Matteo Garrone no se conforma con un retrato airoso de un napolitano que aspira a convertirse en el próximo concursante. El director de Gomorra se acerca a la telerrealidad a través de lo que mejor domina: un realismo que realza su caligrafía como autor y enfatiza su auténtica declaración de principios. Como en su poderoso inicio, con planos aéreos que siguen un carruaje barrocamente hortera que precede a una boda igual de representativa.

Una mirada que irrumpe en la cotidianidad de los asistentes a la boda y recoge la familia en su vertiente multigeneracional, con la abuela como centro matriz. No es la primera vez que Garrone entra en la intimidad de los personajes de sus películas con un realismo avasallador que abarca sus rituales de iniciación: la mafia en Gomorra; la prostitución en sus primeros trabajos. Nadie como él conoce el micromundo y la picaresca del entorno napolitano. Su realidad en crisis, en plena periferia.

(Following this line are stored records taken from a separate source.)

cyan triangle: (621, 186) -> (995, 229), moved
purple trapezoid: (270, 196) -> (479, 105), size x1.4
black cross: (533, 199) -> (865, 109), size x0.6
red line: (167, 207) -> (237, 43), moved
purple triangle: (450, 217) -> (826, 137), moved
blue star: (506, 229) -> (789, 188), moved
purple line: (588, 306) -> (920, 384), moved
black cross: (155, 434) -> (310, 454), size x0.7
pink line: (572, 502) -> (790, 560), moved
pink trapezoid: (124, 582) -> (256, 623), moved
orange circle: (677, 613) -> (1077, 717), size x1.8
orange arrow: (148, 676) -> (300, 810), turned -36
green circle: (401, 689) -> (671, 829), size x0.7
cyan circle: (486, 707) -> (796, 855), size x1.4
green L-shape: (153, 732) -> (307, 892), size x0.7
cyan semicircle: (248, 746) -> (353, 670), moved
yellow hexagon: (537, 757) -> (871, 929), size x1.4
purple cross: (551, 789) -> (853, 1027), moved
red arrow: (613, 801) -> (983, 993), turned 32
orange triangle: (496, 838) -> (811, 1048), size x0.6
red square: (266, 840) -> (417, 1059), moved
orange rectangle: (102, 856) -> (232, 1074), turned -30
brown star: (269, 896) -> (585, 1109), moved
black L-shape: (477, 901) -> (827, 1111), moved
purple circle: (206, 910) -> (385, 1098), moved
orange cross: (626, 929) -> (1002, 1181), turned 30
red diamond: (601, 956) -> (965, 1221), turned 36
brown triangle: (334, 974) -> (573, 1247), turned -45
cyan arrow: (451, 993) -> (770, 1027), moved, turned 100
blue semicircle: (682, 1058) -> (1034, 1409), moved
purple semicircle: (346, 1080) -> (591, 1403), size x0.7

En Reality domina con absoluta coherencia la puesta en escena, la dirección de actores y el ritmo y la condensación que necesita un relato que caldea el ambiente y la vida ordinaria de una familia que funciona al compás de un deseo, que empieza siendo infantil (el de un niño) y que se convierte en una obsesión adulta: participar en Gran Hermano. Funcionan el excelente retrato coral y la aún mejor interpretación de Aniello Arena, un expresidiario que se estrena con una magistral personificación de un pescadero, que vende tanto merluza fresca como máquinas-robots de las que se limpian solas. Desde que irrumpe en escena, personificado en una mujer disfrazada, cautiva por su frescura, energía y veracidad. Es en la primera larga parte del filme donde Garrone, director y coguionista, vertebra la cotidianidad, explota la mirada picaresca y capta el día a día y los temores de una familia vitalista y sui generis. Así, percibimos su gotelé, sus baños, su intimidad o los olores de los buñuelos de la abuela. Una lectura de la realidad y la telerrealidad desde una mirada casi documental, más amable que en Gomorra, en tanto cuanto exhibe, como en un docudrama de Channel 4 (grandiosa su aportación a las bodas gitanas) la exuberancia de lo cotidiano, la ilusión por mejorar y soñar con ser otro, la armonía del desorden…

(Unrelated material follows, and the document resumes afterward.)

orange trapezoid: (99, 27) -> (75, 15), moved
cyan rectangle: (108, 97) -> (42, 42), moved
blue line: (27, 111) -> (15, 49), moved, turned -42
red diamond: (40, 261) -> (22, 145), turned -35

Nada que objetar a Garrone en la primera parte de su empeño. El problema viene después, cuando una vez enseñado su particular reality cree necesario explicitar la involución del protagonista. Para llegar a ese punto, el guión colisiona con su última representación. Tras la cartografía de la exhibición, cuando se despliega la complejidad transitoria de la personalidad, Reality pierde fuerza e intensidad al final del relato, especialmente cuando se centra en la esquizofrenia del protagonista. Los estudios de Cinecittà descubren un innecesario plano último de GH. Ahí termina, definitivamente, la magia del cine.